Each year your father watches baseball, too.
He says his team is off to a good start
but by the end of season, they’re dead last.
You always rooted for the losing side,
and so as underdog you were typecast.
Now you just want to go out for a ride.
Forget the fact that you once went off course.
Weather’s a safe discussion, as is health.
You’re not your father, yours not his remorse.
Whatever you two share, it is not wealth.
Work is just what you do to earn your pay.
A piece of metal, paramedics say.
PHOTO: “Driving in heavy snow” by Robson Photo, used by permission.
NOTE FROM THE AUTHOR: This poem is really the story of my life overlaid with the process of learning how to drive, which I have never really done, at least not to the extent that I could be comfortable enough to drive myself from point A to point B. As I composed it a number of years ago, I kept having more to say, and that’s how I came up with the sonnet sequence form as a vehicle to keep myself going…but not necessarily getting anywhere.
ABOUT THE AUTHOR: Sue Russell grew up in Cleveland and now lives and works in the Philadelphia area as a medical editor.
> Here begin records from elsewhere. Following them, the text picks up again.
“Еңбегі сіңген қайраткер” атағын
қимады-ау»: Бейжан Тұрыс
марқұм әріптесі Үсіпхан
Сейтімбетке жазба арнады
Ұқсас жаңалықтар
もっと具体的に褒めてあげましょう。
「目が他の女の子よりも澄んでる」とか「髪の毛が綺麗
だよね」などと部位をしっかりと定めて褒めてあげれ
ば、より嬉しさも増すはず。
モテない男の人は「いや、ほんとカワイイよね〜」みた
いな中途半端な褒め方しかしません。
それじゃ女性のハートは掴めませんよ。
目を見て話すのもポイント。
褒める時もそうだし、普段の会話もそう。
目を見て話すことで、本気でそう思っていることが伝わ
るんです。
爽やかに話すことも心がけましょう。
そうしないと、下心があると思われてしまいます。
She received an MFA in poetry from the University of Pittsburgh, where she was the winner of the Academy of American Poets prize, and her work was selected for inclusion in Intro, an anthology of the best from graduate schools produced by the Associated Writing Programs. Since that time, her poetry has appeared in such publications as the 5 AM, Pennsylvania Review, Folio, Laurel Review, the Jewish Literary Journal, the Schuylkill Valley Journal, and the anthology My Lover Is a Woman (Ballantine; 1996). Her essays, reviews, and feature stories have appeared in print and online in such publications as the Kenyon Review, the Women’s Review of Books, Library Journal, Poets and Writers, and the Philadelphia inquirer. She has also written biographies of jazz and cabaret singers that have appeared in reference books and on the website jazz.com.
AUTHOR PHOTO: Sue Russell at her day job, Philadelphia, Pennsylvania (December 2015).
Wonderful poem, very accomplished.
I have to tell you Sue that I have been a passenger in the car, many times when your Mom was driving and your Dad was directing traffic. They were rides I’ll never forget. Two very unforgetable people. I am very lucky to be your cousin. You are very talented.